This demo will use two custom datasets; df1 and df2:
df1 %>%
kable() %>%
kable_styling(full_width = F)
id | a |
---|---|
1 | name 1 |
2 | name 2 |
3 | name 3 |
4 | name 4 |
5 | name 5 |
6 | name 6 |
7 | name 7 |
8 | name 8 |
df2 %>%
kable() %>%
kable_styling(full_width = F)
id | a |
---|---|
1 | cat |
2 | dog |
3 | piano |
4 | bear |
5 | yakult |
6 | air fryer |
Unfortunately, not all joins are available when using
sqldf, those which are will be shown here.

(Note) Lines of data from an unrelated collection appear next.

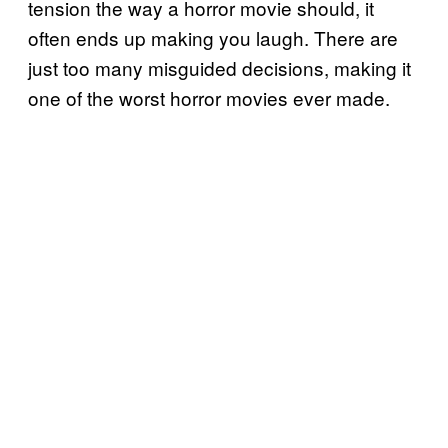
tension the way a horror movie should, it
often ends up making you laugh. There are
just too many misguided decisions, making it
one of the worst horror movies ever made.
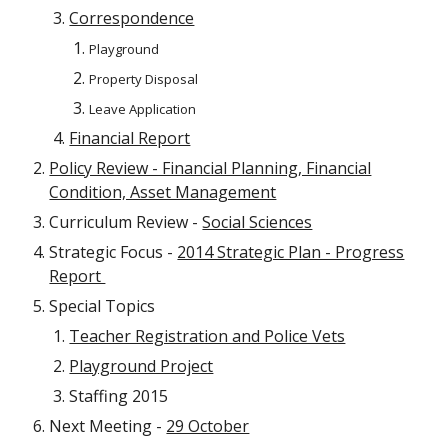
Correspondence
Playground
Property Disposal
Leave Application
Financial Report
Policy Review - Financial Planning, Financial
Condition, Asset Management
Curriculum Review -
Social Sciences
Strategic Focus -
2014 Strategic Plan - Progress
Report
Special Topics
Teacher Registration and Police Vets
Playground Project
Staffing 2015
Next Meeting -
29 October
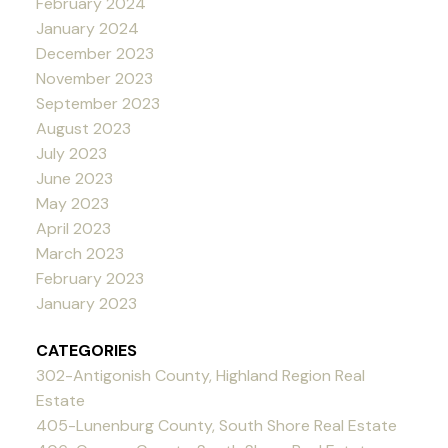
February 2024
January 2024
December 2023
November 2023
September 2023
August 2023
July 2023
June 2023
May 2023
April 2023
March 2023
February 2023
January 2023
CATEGORIES
302-Antigonish County, Highland Region Real
Estate
405-Lunenburg County, South Shore Real Estate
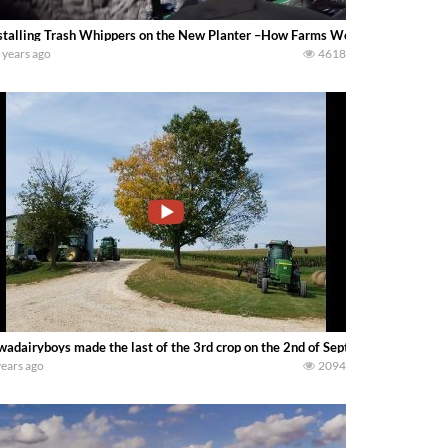
stalling Trash Whippers on the New Planter –How Farms Work
 years ago
4618
wadairyboys made the last of the 3rd crop on the 2nd of September
years ago
2094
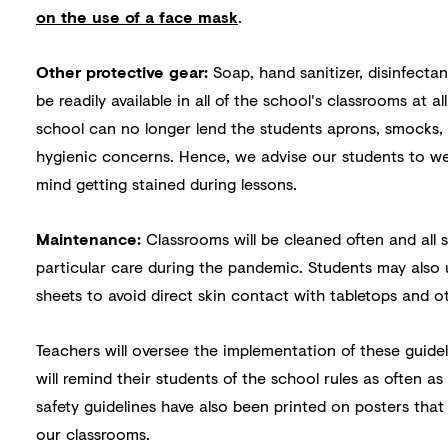
on the use of a face mask
.
Other protective gear:
Soap, hand sanitizer, disinfectan
be readily available in all of the school's classrooms at al
school can no longer lend the students aprons, smocks,
hygienic concerns. Hence, we advise our students to we
mind getting stained during lessons.
Maintenance:
Classrooms will be cleaned often and all 
particular care during the pandemic. Students may also
sheets to avoid direct skin contact with tabletops and o
Teachers will oversee the implementation of these guidel
will remind their students of the school rules as often a
safety guidelines have also been printed on posters that
our classrooms.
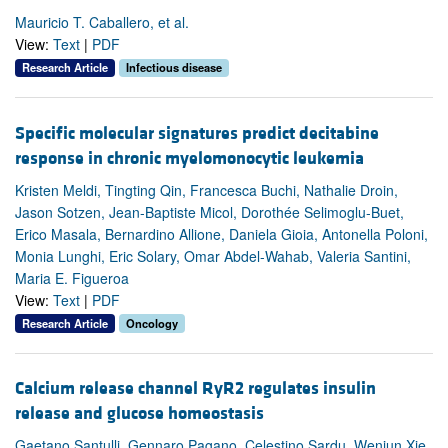
Mauricio T. Caballero, et al.
View:
Text
|
PDF
Research Article
Infectious disease
Specific molecular signatures predict decitabine
response in chronic myelomonocytic leukemia
Kristen Meldi, Tingting Qin, Francesca Buchi, Nathalie Droin,
Jason Sotzen, Jean-Baptiste Micol, Dorothée Selimoglu-Buet,
Erico Masala, Bernardino Allione, Daniela Gioia, Antonella Poloni,
Monia Lunghi, Eric Solary, Omar Abdel-Wahab, Valeria Santini,
Maria E. Figueroa
View:
Text
|
PDF
Research Article
Oncology
Calcium release channel RyR2 regulates insulin
release and glucose homeostasis
Gaetano Santulli, Gennaro Pagano, Celestino Sardu, Wenjun Xie,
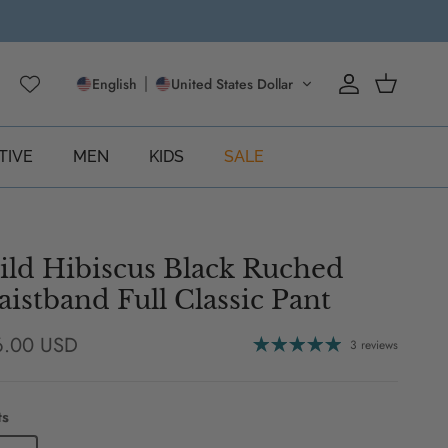
English
United States Dollar
Account
Cart
TIVE
MEN
KIDS
SALE
ld Hibiscus Black Ruched
istband Full Classic Pant
ular price
6.00 USD
3 reviews
ts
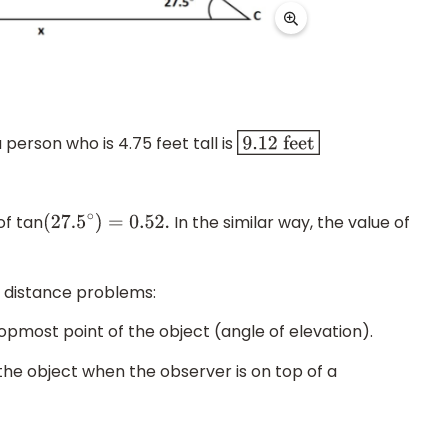
erson who is 4.75 feet tall is
9.12
feet
f tan
In the similar way, the value of
(
27.5
∘
)
=
0.52
.
d distance problems:
opmost point of the object (angle of elevation).
the object when the observer is on top of a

The 4 main
joins are:
1. INNER JOIN
2. OUTER JOIN
3. LEFT JOIN
4. RIGHT JOIN
The left join takes all the data in the first (left) dataset and any matching values in the right (second) table
sqldf("
SELECT df1.a, df2.a
FROM df1
LEFT JOIN df2 ON df1.id=df2.id;
")
## a a
## 1 name 1 cat
## 2 name 2 dog
## 3 name 3 piano
## 4 name 4 bear
## 5 name 5 yakult
## 6 name 6 air fryer
## 7 name 7 <NA>
## 8 name 8 <NA>
The RIGHT JOIN takes all the data from the second (right) dataset and any matching entries from the left (first). Not currently supported by sqldf.
sqldf("
SELECT df1.name, df2.name
FROM df1
RIGHT JOIN df2.id=df1.id
")
The INNER JOIN keeps any data which is in both tables.
sqldf("
SELECT df1.a, df2.a
FROM df1
INNER JOIN df2 ON df1.id=df2.id
")
## a a
## 1 name 1 cat
## 2 name 2 dog
## 3 name 3 piano
## 4 name 4 bear
## 5 name 5 yakult
## 6 name 6 air fryer
FULL OUTER JOIN keeps all data, in both tables, whether they match or not. Not currently supported by sqldf.
sqldf("
SELECT df1.name, df2.name
FROM df1
OUTER JOIN df2.id=df1.id
")